D’autres facteurs, tels que les conflits qui obligent les familles à quitter leur foyer, leur bétail ou leurs pâturages, la hausse des prix des produits alimentaires due à la guerre en Ukraine ou encore les invasions de criquets, qui ont détruit de vastes récoltes ces dernières années, dégradent la situation.

En 2017, nous avons collecté plus de 19 millions de francs de dons avec l’aide de la population suisse. Grâce à ces dons, nous avons pu financer plus de 20 projets d’aide de 12 de nos ONG partenaires suisses et venir en aide à des milliers de personnes qui vivaient une situation dramatique.

Comme en 2017, la situation en Afrique de l’Est s’est progressivement dégradée de manière insidieuse sur une longue période. Actuellement, d’autres facteurs pourraient encore aggraver la situation, en particulier les répercussions de la guerre en Ukraine sur la situation alimentaire mondiale. Mais la durée de la sécheresse, qui rend impossible la constitution de réserves d’urgence, les conflits ou l’économie mise à mal par le Covid-19 plongent également des millions de personnes dans la détresse.

Grâce au soutien de nos donateurs et donatrices, nous pouvons par exemple, en collaboration avec nos ONG partenaires présentes sur le terrain, mettre en œuvre des projets d’aide qui permettent la distribution de denrées alimentaires et un accès à l’eau potable.

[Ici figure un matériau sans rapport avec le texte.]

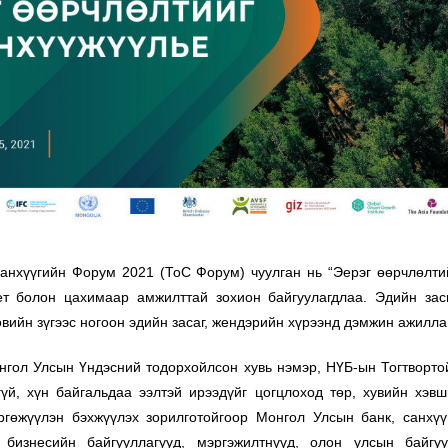
анхүүгийн Форум 2021 (ТоС Форум) чуулган нь “Эерэг өөрчлөлтий
т болон цахимаар амжилттай зохион байгуулагдлаа. Эдийн засг
вийн зүгээс ногоон эдийн засаг, жендэрийн хүрээнд дэмжин ажилла
нгол Улсын Үндэсний тодорхойлсон хувь нэмэр, НҮБ-ын Тогтворто
гүй, хүн байгальдаа ээлтэй ирээдүйг цогцлоход төр, хувийн хэв
ргөжүүлэн бэхжүүлэх зорилготойгоор Монгол Улсын банк, санхү
 бизнесийн байгууллагууд, мэргэжилтнүүд, олон улсын байгу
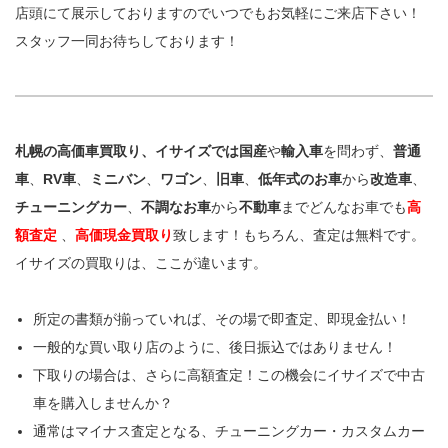
店頭にて展示しておりますのでいつでもお気軽にご来店下さい！
スタッフ一同お待ちしております！
札幌の高価車買取り、イサイズでは国産
や
輸入車
を問わず、
普通
車
、
RV車
、
ミニバン
、
ワゴン
、
旧車
、
低年式のお車
から
改造車
、
チューニングカー
、
不調なお車
から
不動車
までどんなお車でも
高
額査定
、
高価現金買取り
致します！もちろん、査定は無料です。
イサイズの買取りは、ここが違います。
所定の書類が揃っていれば、その場で即査定、即現金払い！
一般的な買い取り店のように、後日振込ではありません！
下取りの場合は、さらに高額査定！この機会にイサイズで中古
車を購入しませんか？
通常はマイナス査定となる、チューニングカー・カスタムカー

Nous soutenons également les personnes qui ont perdu leurs moyens de subsistance afin qu’elles puissent acheter de la nourriture ou soigner les malades et les blessé·e·s.

Avec les dons, nous finançons les projets de nos ONG partenaires suisses présentes sur le terrain.

Selon les estimations, rien que dans la Corne de l’Afrique, 29,8 millions de personnes sont affectées par la pénurie d’eau et de nourriture en raison de la sécheresse actuelle.

Au Soudan, 9,7 millions de personnes supplémentaires pourraient être affectées par la famine d’ici l’automne. Les enfants sont particulièrement exposés : environ 7 millions d’enfants souffrent déjà aujourd’hui de malnutrition aigüe à sévère dans la Corne de l’Afrique. Ils sont ainsi affaiblis et ont des difficultés à lutter contre des maladies comme le choléra ou les dysenteries.

La sécheresse actuelle en Afrique de l’Est est le résultat de plusieurs années d’absence de pluies ou de pluies inférieures à la moyenne dans la région. La sécheresse est très probablement causée par le changement climatique et pourrait être l’une des pires crises de l’histoire récente de la Corne de l’Afrique.

En plus des défis climatiques liés à une pluviométrie inférieure à la moyenne, des facteurs tels que les conflits, la hausse des prix des produits alimentaires ou les invasions de criquets rendent la situation encore plus difficile.

Oui, la guerre en Ukraine a une grande influence sur la situation en Afrique de l’Est, mais également sur d’autres régions du monde. L’exportation de blé par l’Ukraine et la Russie équivaut à 30% du commerce mondial; 20% de l’offre mondiale de maïs provient de ces deux pays et 80% de l’huile de tournesol mondiale est produite dans ces pays.

Si l’offre en provenance d’Ukraine et de Russie venait à disparaître, l’importation de produits alimentaires serait extrêmement difficile pour les populations en Afrique de l’Est qui subiront également une hausse des prix.

Les pays qui importent beaucoup de ces aliments sont particulièrement touchés. La Somalie importait par exemple 90% de son blé d’Ukraine et doit maintenant faire face à une situation très problématique.